This is another one of those books, very popular these days, that insists that large numbers of named people are complete idiots, and then enumerates the reasons why. Idiot Proof is somewhat less specifically political than the usual book of this nature; the standard is to start blasting away at the party opposite and not give up until you've piled up enough ammo to bind as a book, but Wheen doesn't seem to have a side to defend. He deplores just about everyone. I tend to feel a bit that way myself, so I was hoping to love Idiot Proof, but the final effect is just to make him seem grumpy. If you're not for anything, being against things doesn't mean as much. And he's not even against things as strongly as I'd hoped; he says that everything is bad, but he doesn't really lay into anyone along the way.
I expected to like this book a lot more than I did; there's something flat and unsatisfying about it. Wheen doesn't seem to have a master plan to set things right, which books like this really need. (If the world's going to hell in a handbasket, the thing to do is wrench it back onto the right course, not spend your time complaining about the scenery.) He complains about politicians, self-help authors, bad business practices, and a few celebrities, but it's mostly focused on large-scale stupidity. And his style tends to turn that into "My, everyone but thee and me is awfully stupid, eh what?"
This book was a bestseller when originally published in the UK (as How Mumbo-Jumbo Conquered the World: A Short History of Modern Delusions, a much better title than the generic US one), and there is something very British in its stiff-upper-lip manner. Wheen does seem to idolize the US, though, or perhaps that's the result of some judicious edits for the American market. Perhaps understatement works better on his side of the pond, but a book about utter stupidity doesn't seem to me to be the place for understatement in the first place.
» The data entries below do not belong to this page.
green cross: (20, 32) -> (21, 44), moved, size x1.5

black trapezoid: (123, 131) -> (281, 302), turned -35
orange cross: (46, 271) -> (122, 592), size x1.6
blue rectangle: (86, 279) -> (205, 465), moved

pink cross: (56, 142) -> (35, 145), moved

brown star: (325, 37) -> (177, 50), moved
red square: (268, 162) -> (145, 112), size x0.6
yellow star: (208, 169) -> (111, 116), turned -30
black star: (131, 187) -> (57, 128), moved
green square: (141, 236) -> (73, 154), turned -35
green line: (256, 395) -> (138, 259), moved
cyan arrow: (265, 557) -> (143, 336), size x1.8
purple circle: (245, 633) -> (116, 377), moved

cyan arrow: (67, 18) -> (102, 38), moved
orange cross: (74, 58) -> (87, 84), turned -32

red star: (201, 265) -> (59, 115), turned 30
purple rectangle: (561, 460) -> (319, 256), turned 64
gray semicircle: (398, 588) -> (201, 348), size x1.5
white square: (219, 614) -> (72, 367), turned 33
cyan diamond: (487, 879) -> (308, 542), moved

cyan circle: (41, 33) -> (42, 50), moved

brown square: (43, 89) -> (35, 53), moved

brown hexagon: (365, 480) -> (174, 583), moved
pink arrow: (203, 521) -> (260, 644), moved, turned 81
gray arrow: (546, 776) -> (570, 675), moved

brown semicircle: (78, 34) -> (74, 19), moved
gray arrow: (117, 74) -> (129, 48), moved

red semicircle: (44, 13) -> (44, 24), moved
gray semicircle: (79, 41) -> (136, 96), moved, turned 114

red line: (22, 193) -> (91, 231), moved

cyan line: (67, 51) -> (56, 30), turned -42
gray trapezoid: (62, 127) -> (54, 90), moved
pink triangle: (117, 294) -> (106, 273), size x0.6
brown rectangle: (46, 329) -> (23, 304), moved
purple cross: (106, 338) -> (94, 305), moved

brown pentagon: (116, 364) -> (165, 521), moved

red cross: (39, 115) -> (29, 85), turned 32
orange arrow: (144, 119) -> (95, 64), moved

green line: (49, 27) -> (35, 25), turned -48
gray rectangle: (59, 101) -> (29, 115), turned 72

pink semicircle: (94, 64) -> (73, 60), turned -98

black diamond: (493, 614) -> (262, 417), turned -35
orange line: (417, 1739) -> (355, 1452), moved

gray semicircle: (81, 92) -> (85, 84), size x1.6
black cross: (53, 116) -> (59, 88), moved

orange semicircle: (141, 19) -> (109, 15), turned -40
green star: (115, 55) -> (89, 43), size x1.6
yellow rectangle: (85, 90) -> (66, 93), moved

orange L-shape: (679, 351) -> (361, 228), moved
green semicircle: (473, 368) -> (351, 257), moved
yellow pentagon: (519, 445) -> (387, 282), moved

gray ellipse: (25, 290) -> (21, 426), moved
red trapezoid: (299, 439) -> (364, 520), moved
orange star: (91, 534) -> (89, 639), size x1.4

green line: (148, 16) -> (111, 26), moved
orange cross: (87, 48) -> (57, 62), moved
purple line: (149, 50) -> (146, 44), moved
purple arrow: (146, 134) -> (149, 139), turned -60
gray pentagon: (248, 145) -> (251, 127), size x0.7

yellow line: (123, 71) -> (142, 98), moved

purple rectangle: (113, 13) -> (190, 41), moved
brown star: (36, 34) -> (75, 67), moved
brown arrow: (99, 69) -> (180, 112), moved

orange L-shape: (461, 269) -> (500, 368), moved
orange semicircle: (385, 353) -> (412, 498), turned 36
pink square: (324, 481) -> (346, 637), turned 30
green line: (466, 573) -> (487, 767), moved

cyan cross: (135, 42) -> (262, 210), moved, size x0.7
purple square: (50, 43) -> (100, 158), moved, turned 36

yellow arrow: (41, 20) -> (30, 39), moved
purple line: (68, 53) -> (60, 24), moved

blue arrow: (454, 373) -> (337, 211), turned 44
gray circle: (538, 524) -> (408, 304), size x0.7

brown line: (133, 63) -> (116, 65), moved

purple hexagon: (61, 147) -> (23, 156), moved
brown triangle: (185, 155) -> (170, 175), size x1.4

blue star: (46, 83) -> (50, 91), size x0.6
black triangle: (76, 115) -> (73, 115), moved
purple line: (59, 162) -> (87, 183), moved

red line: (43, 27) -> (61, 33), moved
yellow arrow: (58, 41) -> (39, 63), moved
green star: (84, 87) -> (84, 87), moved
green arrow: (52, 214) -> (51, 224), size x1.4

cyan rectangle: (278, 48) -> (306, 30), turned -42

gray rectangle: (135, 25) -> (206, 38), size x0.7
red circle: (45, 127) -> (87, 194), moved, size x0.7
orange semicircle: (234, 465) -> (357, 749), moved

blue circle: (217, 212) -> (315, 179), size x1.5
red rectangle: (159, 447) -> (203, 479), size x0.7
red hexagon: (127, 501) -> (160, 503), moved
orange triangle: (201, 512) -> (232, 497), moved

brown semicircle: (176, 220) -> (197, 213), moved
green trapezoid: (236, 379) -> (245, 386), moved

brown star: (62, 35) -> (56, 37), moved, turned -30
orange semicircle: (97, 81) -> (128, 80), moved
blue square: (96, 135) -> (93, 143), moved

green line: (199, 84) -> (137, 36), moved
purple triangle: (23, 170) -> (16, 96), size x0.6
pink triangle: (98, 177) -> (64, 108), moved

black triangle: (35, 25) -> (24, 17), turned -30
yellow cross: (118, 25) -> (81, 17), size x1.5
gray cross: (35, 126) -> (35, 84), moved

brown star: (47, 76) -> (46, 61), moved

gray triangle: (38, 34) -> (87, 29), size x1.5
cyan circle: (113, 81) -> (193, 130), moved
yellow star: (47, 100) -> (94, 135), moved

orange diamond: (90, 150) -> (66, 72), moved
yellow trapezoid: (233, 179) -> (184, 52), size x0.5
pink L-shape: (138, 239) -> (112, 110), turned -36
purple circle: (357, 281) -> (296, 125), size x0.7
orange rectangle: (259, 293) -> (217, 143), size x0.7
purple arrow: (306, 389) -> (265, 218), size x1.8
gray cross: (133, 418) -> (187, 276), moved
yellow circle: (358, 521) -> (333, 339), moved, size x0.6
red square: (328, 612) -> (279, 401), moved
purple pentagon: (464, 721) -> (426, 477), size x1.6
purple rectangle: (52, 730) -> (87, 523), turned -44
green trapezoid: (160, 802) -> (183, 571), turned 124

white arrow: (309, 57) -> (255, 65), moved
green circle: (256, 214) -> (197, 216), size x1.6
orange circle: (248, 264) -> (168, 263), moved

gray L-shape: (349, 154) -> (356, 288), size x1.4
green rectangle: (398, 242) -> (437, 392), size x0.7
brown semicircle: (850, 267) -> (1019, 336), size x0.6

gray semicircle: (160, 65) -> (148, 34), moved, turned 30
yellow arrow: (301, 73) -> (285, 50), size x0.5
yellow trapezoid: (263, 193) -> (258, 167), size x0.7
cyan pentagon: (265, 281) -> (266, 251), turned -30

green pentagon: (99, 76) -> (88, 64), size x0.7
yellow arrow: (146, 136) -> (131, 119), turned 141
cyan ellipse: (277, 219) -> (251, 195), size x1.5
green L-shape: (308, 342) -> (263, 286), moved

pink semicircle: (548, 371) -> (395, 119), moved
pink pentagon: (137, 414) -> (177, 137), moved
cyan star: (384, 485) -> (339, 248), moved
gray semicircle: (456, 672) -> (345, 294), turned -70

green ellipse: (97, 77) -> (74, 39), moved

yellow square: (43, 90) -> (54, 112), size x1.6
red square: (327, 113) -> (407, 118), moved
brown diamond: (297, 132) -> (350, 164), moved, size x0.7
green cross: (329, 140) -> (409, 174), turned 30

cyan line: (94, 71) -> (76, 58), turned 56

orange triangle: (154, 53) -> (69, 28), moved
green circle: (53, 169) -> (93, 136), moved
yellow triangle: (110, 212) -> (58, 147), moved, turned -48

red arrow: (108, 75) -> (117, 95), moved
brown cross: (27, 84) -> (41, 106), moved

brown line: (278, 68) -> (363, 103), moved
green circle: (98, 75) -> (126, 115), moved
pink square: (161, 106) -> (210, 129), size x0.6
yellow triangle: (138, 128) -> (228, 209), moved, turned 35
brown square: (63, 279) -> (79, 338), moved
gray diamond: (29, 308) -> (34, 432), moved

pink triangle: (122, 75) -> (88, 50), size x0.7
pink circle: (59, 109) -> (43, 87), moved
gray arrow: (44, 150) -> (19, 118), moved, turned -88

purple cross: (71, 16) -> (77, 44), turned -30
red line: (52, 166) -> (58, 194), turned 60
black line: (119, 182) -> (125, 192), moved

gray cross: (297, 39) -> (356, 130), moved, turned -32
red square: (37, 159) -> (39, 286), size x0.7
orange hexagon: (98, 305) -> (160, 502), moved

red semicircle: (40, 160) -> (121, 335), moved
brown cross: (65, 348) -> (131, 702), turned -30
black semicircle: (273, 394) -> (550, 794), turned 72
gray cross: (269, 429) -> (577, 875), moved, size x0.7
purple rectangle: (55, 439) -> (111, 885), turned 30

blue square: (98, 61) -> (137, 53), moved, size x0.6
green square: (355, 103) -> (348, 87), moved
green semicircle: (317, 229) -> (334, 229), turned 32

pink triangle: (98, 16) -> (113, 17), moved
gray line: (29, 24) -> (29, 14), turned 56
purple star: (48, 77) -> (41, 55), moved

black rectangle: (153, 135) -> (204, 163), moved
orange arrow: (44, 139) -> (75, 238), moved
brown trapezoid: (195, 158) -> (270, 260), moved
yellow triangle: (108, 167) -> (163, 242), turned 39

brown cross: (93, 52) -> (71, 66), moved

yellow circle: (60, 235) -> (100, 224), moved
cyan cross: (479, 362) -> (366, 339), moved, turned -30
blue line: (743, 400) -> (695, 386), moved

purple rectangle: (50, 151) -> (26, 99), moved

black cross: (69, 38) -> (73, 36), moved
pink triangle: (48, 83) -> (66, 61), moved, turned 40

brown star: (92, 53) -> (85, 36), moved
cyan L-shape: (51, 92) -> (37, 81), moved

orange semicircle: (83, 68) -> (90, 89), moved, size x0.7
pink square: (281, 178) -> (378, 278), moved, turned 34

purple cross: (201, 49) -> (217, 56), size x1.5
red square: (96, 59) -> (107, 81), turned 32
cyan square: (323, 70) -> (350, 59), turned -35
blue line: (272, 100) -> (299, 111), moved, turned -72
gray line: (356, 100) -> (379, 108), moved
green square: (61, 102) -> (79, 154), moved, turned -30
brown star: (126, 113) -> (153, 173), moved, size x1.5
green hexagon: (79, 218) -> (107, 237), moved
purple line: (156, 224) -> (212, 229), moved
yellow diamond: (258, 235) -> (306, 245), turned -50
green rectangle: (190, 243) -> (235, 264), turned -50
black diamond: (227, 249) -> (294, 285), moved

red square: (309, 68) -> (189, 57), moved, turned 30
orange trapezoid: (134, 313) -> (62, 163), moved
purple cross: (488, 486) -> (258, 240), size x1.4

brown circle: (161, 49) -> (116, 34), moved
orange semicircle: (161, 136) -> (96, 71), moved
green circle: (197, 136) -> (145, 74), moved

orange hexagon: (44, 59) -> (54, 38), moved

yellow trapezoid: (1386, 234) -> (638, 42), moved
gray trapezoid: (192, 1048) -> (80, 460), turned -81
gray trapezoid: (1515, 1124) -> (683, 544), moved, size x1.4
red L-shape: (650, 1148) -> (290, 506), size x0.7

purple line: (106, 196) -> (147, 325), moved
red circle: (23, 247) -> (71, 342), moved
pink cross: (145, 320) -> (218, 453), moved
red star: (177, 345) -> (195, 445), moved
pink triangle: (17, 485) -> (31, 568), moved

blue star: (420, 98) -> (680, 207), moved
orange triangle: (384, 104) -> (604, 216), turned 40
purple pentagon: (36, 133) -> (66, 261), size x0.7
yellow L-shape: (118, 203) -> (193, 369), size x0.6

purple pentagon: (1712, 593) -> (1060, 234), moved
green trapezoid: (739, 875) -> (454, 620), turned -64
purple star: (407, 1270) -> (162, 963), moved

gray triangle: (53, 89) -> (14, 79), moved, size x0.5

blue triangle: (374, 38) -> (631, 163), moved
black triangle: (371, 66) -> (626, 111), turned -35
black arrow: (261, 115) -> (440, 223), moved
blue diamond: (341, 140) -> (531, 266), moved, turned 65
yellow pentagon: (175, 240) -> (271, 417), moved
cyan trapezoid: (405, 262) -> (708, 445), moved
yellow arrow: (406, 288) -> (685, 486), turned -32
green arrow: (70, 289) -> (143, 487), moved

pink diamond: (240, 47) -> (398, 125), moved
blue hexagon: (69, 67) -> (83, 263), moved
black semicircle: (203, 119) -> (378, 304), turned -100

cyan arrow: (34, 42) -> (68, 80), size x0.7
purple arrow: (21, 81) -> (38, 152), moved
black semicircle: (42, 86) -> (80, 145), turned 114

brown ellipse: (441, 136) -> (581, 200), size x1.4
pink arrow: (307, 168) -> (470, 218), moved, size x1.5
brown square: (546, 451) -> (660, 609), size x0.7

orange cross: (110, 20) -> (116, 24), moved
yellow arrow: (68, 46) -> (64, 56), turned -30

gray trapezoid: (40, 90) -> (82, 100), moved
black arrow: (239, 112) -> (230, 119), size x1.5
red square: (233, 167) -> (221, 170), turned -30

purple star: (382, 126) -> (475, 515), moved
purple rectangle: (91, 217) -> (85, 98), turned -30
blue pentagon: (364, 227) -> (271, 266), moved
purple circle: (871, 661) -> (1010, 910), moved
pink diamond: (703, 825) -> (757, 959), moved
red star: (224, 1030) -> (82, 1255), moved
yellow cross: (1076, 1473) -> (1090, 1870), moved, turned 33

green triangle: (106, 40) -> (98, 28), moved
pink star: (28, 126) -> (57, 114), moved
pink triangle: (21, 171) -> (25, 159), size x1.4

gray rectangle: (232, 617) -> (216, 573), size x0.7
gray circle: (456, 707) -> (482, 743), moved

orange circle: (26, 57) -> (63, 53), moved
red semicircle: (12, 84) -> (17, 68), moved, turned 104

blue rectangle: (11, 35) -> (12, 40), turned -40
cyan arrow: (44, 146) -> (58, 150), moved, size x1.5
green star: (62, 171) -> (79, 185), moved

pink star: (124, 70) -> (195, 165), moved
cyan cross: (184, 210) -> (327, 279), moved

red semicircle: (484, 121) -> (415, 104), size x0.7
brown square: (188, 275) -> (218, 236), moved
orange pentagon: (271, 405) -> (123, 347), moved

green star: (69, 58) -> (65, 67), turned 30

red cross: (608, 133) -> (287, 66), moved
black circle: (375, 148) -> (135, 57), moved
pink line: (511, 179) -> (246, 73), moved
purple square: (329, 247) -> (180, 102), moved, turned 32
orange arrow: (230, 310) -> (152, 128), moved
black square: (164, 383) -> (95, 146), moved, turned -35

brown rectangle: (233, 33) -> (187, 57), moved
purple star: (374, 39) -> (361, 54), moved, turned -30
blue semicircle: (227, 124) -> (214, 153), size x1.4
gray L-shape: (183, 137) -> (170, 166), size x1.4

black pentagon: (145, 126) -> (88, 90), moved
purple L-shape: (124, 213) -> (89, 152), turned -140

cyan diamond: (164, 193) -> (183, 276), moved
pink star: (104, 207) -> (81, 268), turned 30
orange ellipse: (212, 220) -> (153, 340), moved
I find it hard to place Wheen politically after reading this book, which is very unexpected (usually, "all those people are stupid" books scream their political biases). I know what he dislikes, which is just about everything, but not at all what he likes. He blasts Blair and Thatcher just about equally, and apparently has disliked every US President of the post-war era. I suspect he's a leftist of some kind (especially since he also wrote a biography of Karl Marx), but you really can't tell.
This was a disappointment. Anyone who has an urge to read this book would be better served by going back to the great Extraordinary Popular Delusions and the Madness of Crowds, which is well over a hundred years old but sadly timelier than ever. Wheen's business chapters are OK, but their point was made better and more entertainingly in F'd Companies (which I'm coming to think is the essential book on the '90s economy, or maybe the '90s in general; its style says as much about the times as its substance). And his mild peevishness (it doesn't rise to the level of anger, honestly) doesn't hold a candle to the books of Joe Queenan. I'll also recommend a similar title of a generation ago, The Trouble with Nowadays, which was written from the POV of a massively tactless reactionary (and which I was hoping would be something of a model for Idiot Proof). For political types, you'd be better off picking up Al Franken or Bernard Goldberg (depending on your inclination). This is just the kind of book that makes you wish you were reading other, better books.